All parties agree the public sector must invest now to bootstrap the private sector into growth again. We have not been able to loosen credit, so we are left with spending. George W. Bush himself was the herald of this present need. Those of us held by principle to balanced budgets must set that aside for now.
Stay Smart
The only thing budget hawks can do now is concern ourselves with determining which investment will bring the most return to the economy in the long run. What will end up creating billion dollar industries? What is a billion dollars? I worry that monetary terms cloud long-term thinking. Personally, I am going to school to increase my value to society, first. (Concern only about the pay-out reminds me of Nigerian con-artists and petty thieves…and designers of silly mortgages!)
I mostly agree with the investments that Mr. Obama lays out. But I think his vision is limited. We need a larger vision, that would create more value for society, in the long-term. I can’t think of a better way than raising standard of living.
Bigger Vision
Imagine the standard of living increase if energy sources did not increase in scarcity over time; if rare materials became non-scarce (after a large enough amount was unearthed or produced). Perpetual Energy and Perpetual Industry. That is my Bigger Vision.
The first task is the harder of the two. For a real hard-nosed physicist’s assessment of this task, see Dr.
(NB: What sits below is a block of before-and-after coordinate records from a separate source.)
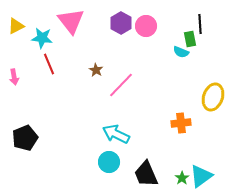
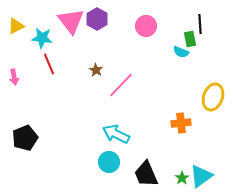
purple hexagon: moved 24 px left, 4 px up
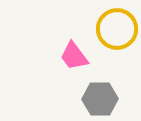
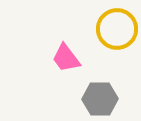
pink trapezoid: moved 8 px left, 2 px down
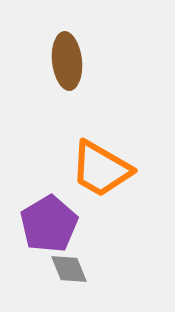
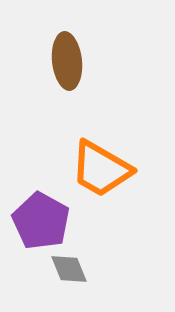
purple pentagon: moved 8 px left, 3 px up; rotated 12 degrees counterclockwise
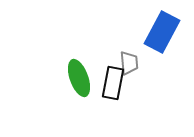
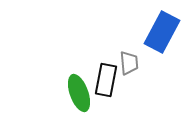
green ellipse: moved 15 px down
black rectangle: moved 7 px left, 3 px up
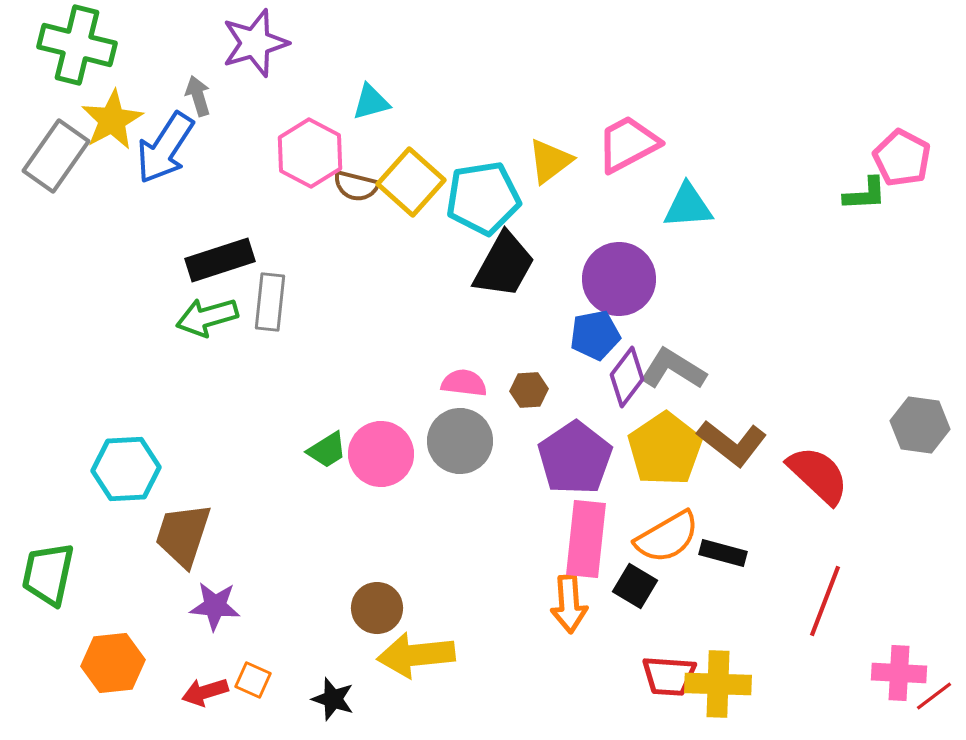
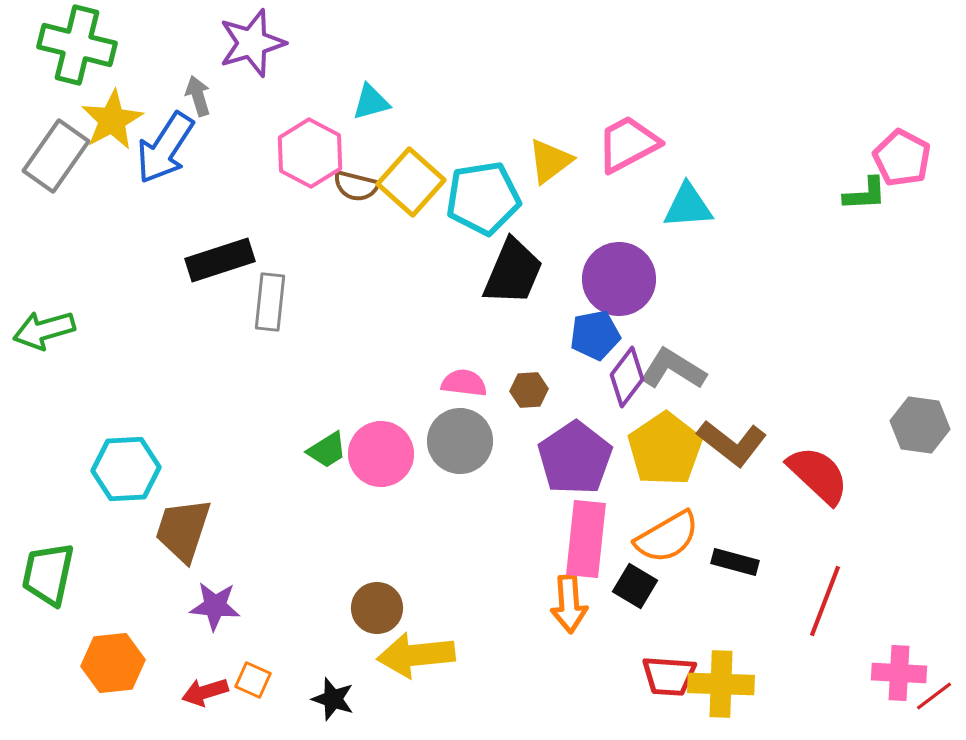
purple star at (255, 43): moved 3 px left
black trapezoid at (504, 265): moved 9 px right, 7 px down; rotated 6 degrees counterclockwise
green arrow at (207, 317): moved 163 px left, 13 px down
brown trapezoid at (183, 535): moved 5 px up
black rectangle at (723, 553): moved 12 px right, 9 px down
yellow cross at (718, 684): moved 3 px right
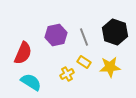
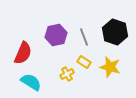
yellow star: rotated 20 degrees clockwise
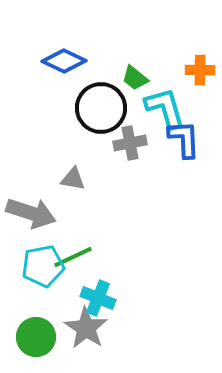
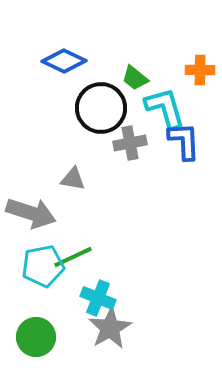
blue L-shape: moved 2 px down
gray star: moved 24 px right; rotated 9 degrees clockwise
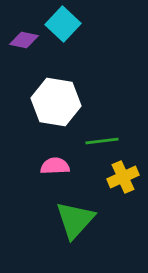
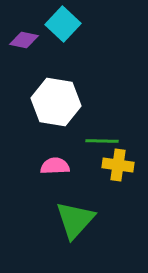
green line: rotated 8 degrees clockwise
yellow cross: moved 5 px left, 12 px up; rotated 32 degrees clockwise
David MacKay’s Without Hot Air. A huge investment in new power plants, storage (bidirectional water reservoirs), and transmission will be required.
The second task requires mainly just that we admit there is a need for it. We need only to make implementable legislation incentivizing the design of products that enable complete recovery of their scarce or ecologically-harmful constituents.
Create an Acedemic-Industrial Complex
Both the perpetual energy and perpetual industry goals can be helped by technology. This gets back to the public sector spending decisions that we are confronted with.
While perpetual energy requires a huge investment in infrastructure, it can be almost reached with current technology (again, see Without Hot Air). Likewise, perpetual industry can be nearly fully implemented by legislation. However, both would be seriously helped by technological development.
This is where there is potential for multiple billion industries being created. Obama’s team should increase their vision. We need huge investment in basic research directed toward these goals. This money goes far. Scientists are cheap.
Perpetual energy and industry–U.S. industry–could create more wealth and quality of life than even semiconductors and the internet, which were, by the way, developed via federal fiat and investment. Not only that, but the achievement of these goals would be synergistic with our nation’s other goals.